#### [YOUR GOAL]
In the following material, identify every line holding the string "https" and return it.

#### [DATA SECTION]
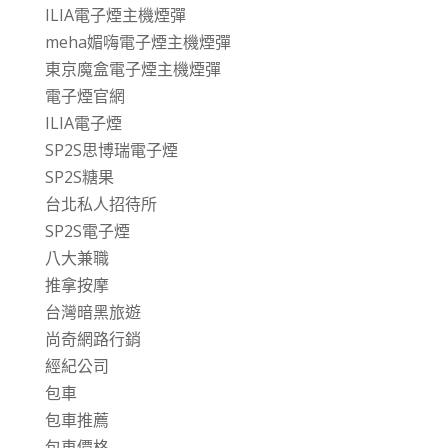
ILIA電子煙主機煙彈
meha媚嗨電子煙主機煙彈
東京魔盒電子煙主機煙彈
電子煙官網
ILIA電子煙
SP2S思博瑞電子煙
SP2S糖果
台北私人招待所
SP2S電子煙
八大兼職
推拿按摩
台灣暗黑旅遊
尚奇網路行銷
經紀公司
包車
包車推薦
包車價格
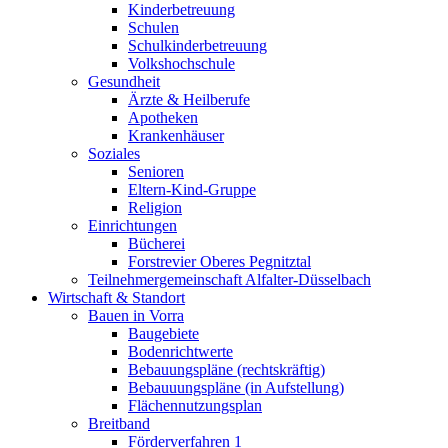
Kinderbetreuung
Schulen
Schulkinderbetreuung
Volkshochschule
Gesundheit
Ärzte & Heilberufe
Apotheken
Krankenhäuser
Soziales
Senioren
Eltern-Kind-Gruppe
Religion
Einrichtungen
Bücherei
Forstrevier Oberes Pegnitztal
Teilnehmergemeinschaft Alfalter-Düsselbach
Wirtschaft & Standort
Bauen in Vorra
Baugebiete
Bodenrichtwerte
Bebauungspläne (rechtskräftig)
Bebauuungspläne (in Aufstellung)
Flächennutzungsplan
Breitband
Förderverfahren 1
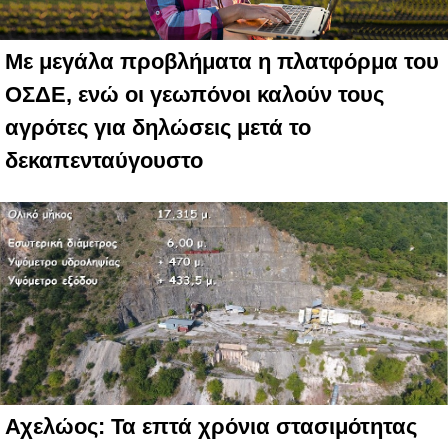
Με μεγάλα προβλήματα η πλατφόρμα του
ΟΣΔΕ, ενώ οι γεωπόνοι καλούν τους
αγρότες για δηλώσεις μετά το
δεκαπενταύγουστο
Αχελώος: Τα επτά χρόνια στασιμότητας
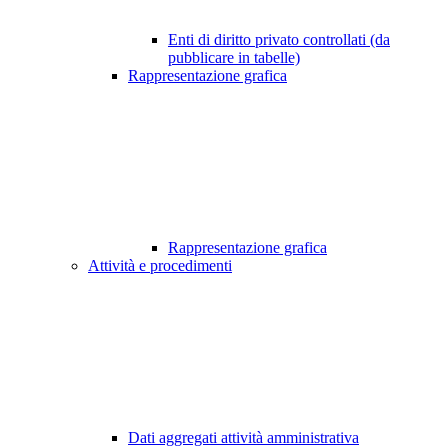
Enti di diritto privato controllati (da
pubblicare in tabelle)
Rappresentazione grafica
Rappresentazione grafica
Attività e procedimenti
Dati aggregati attività amministrativa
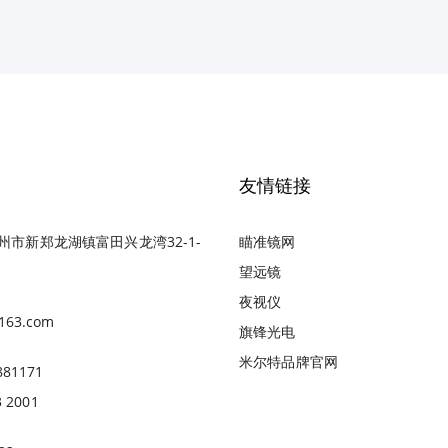
友情链接
州市新郑龙湖镇富田兴龙湾32-1-
瞄准镜网
望远镜
夜视仪
163.com
旗锋光电
米尔特品牌官网
881171
3 2001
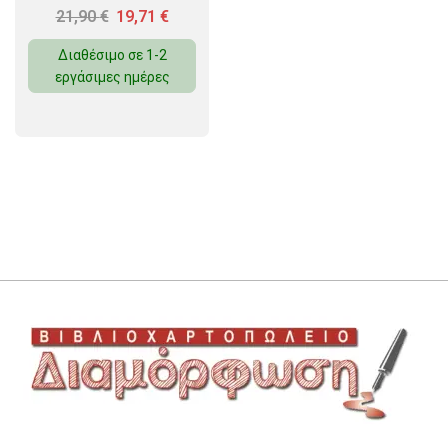
21,90
€
19,71
€
Διαθέσιμο σε 1-2
εργάσιμες ημέρες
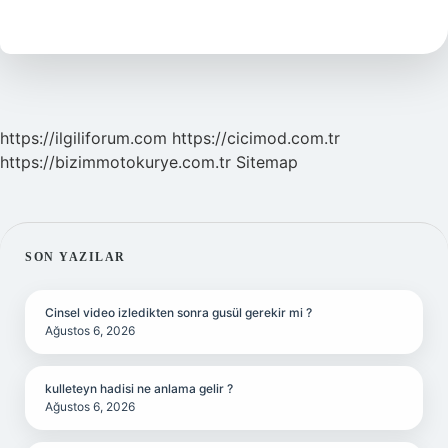
Ne
Çalar
https://ilgiliforum.com
https://cicimod.com.tr
https://bizimmotokurye.com.tr
Sitemap
SIDEBAR
SON YAZILAR
Cinsel video izledikten sonra gusül gerekir mi ?
Ağustos 6, 2026
kulleteyn hadisi ne anlama gelir ?
Ağustos 6, 2026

#### [TASK RESPONSE]
https://ilgiliforum.com
https://cicimod.com.tr
https://bizimmotokurye.com.tr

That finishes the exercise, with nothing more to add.